Monday, January 19, 2009

The Rosary & its origins

from "Moment with Mary"

Most historians trace the origin of the Rosary as we know it today back to the so-called Dark Ages of ninth-century Ireland. In those days, as is still true today, the 150 Psalms of David were one of the most important forms of monastic prayer. Monks recited or chanted the Psalms day after day as a source of inspiration.

The lay people who lived near a monastery could see the beauty of this devotion, but because very few people outside the monasteries knew how to read in those days, the lay people were unable to adapt this prayer form for their own use. So one day in about the year 800 A.D., an Irish monk suggested to the neighboring lay people that they pray a series of 150 Our Fathers in place of the 150 Psalms. At first, in order to count their 150 Our Fathers, people carried around leather pouches which held 150 pebbles. Soon they switched to ropes with 150 or 50 knots; eventually they began to use strings strung with 50 wooden beads.
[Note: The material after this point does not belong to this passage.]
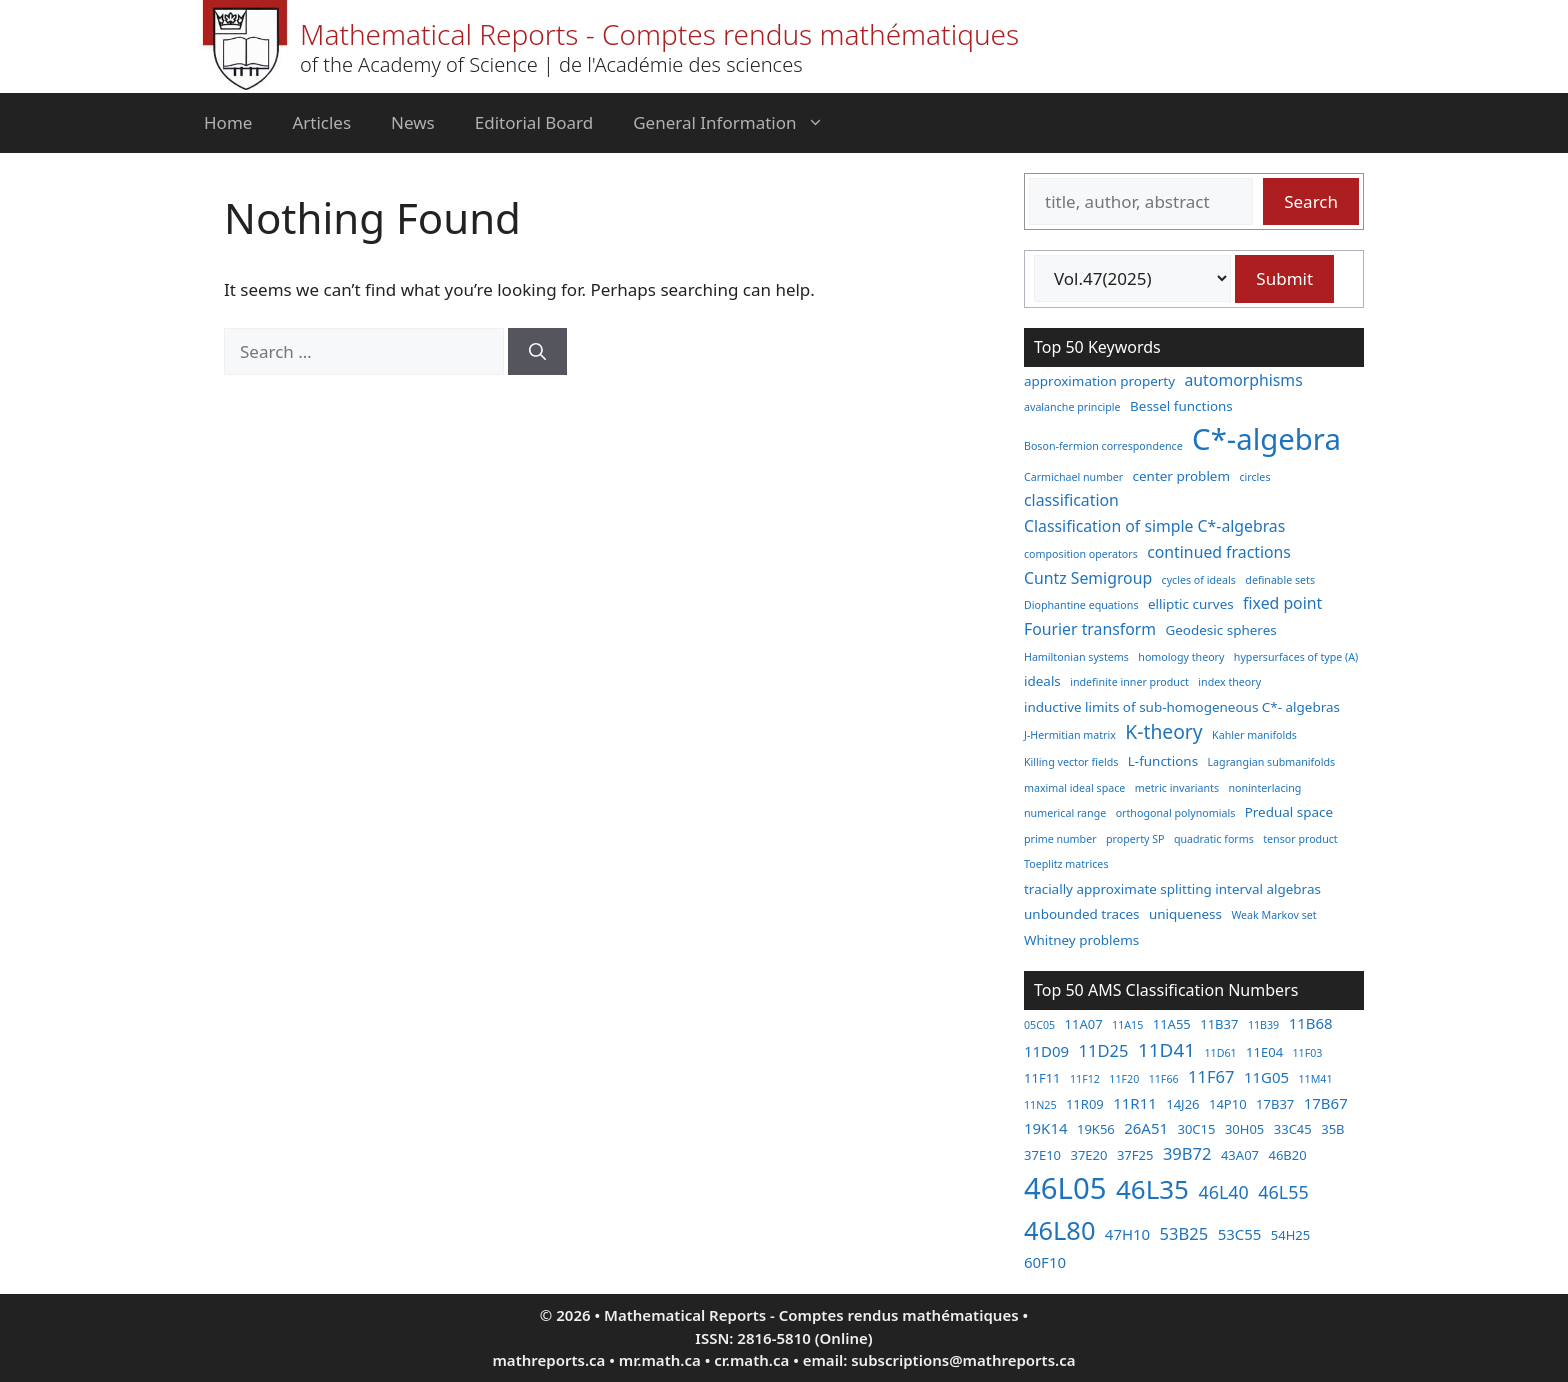  Describe the element at coordinates (551, 64) in the screenshot. I see `of the Academy of Science | de l'Académie des sciences` at that location.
In other parts of Europe, the Angelic Salutation, which makes up the first part of our Hail Mary, was recited as a repetitive prayer. Saint Peter Damian (d. 1072) was the first to mention this prayer form. Then during the thirteenth century another prayer form, which would soon give the Rosary its Mysteries, began to develop. Soon Psalters devoted to 150 praises of Mary were also composed. When a Psalter of Marian praises numbered 50 instead of 150 it was commonly called a rosarium, or bouquet of roses.